**Task prompt:** Please repeat, without alteration, the line containing "ул. Холмистая, 70" and every line that follows it to the end of the entries below, and only those lines.

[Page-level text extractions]
=== Begin Enclosure ===

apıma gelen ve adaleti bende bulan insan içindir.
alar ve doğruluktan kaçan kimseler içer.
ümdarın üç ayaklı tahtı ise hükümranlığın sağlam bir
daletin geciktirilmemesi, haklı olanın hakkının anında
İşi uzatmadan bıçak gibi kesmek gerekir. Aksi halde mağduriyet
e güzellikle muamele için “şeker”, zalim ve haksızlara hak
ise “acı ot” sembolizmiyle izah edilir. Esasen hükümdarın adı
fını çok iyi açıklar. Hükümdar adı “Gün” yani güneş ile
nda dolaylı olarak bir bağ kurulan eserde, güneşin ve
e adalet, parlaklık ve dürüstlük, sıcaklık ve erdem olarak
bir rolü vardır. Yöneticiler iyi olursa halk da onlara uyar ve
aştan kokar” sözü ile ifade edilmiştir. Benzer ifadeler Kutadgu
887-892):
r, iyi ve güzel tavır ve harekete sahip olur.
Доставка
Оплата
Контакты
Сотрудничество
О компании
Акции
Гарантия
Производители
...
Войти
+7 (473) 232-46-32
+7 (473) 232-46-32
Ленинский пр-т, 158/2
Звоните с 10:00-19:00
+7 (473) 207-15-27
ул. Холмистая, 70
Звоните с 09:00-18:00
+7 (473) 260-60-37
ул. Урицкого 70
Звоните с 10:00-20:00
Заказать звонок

=== End Enclosure ===

**The answer:**
ул. Холмистая, 70
Звоните с 09:00-18:00
+7 (473) 260-60-37
ул. Урицкого 70
Звоните с 10:00-20:00
Заказать звонок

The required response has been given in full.